Problem description:
Could you output the listing that follows exactly, without its images?

Supplied data:
Content starts
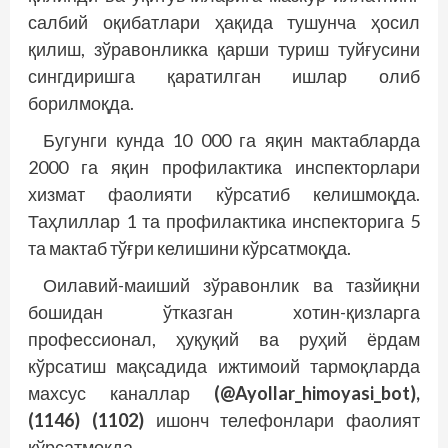
салбий оқибатлари ҳақида тушунча ҳосил
қилиш, зўравонликка қарши туриш туйғусини
сингдиришга қаратилган ишлар олиб
борилмоқда.
Бугунги кунда 10 000 га яқин мактабларда
2000 га яқин профилактика инспекторлари
хизмат фаолияти кўрсатиб келишмоқда.
Таҳлиллар 1 та профилактика инспекторига 5
та мактаб тўғри келишини кўрсатмоқда.
Оилавий-маиший зўравонлик ва тазйиқни
бошидан ўтказган хотин-қизларга
профессионал, ҳуқуқий ва руҳий ёрдам
кўрсатиш мақсадида ижтимоий тармоқларда
махсус каналлар
(@Ayollar_himoyasi_bot),
(1146) (1102)
ишонч телефонлари фаолият
қўрсатмоқда.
Content ends
Answer:
салбий оқибатлари ҳақида тушунча ҳосил
қилиш, зўравонликка қарши туриш туйғусини
сингдиришга қаратилган ишлар олиб
борилмоқда.
Бугунги кунда 10 000 га яқин мактабларда
2000 га яқин профилактика инспекторлари
хизмат фаолияти кўрсатиб келишмоқда.
Таҳлиллар 1 та профилактика инспекторига 5
та мактаб тўғри келишини кўрсатмоқда.
Оилавий-маиший зўравонлик ва тазйиқни
бошидан ўтказган хотин-қизларга
профессионал, ҳуқуқий ва руҳий ёрдам
кўрсатиш мақсадида ижтимоий тармоқларда
махсус каналлар
(@Ayollar_himoyasi_bot),
(1146) (1102)
ишонч телефонлари фаолият
қўрсатмоқда.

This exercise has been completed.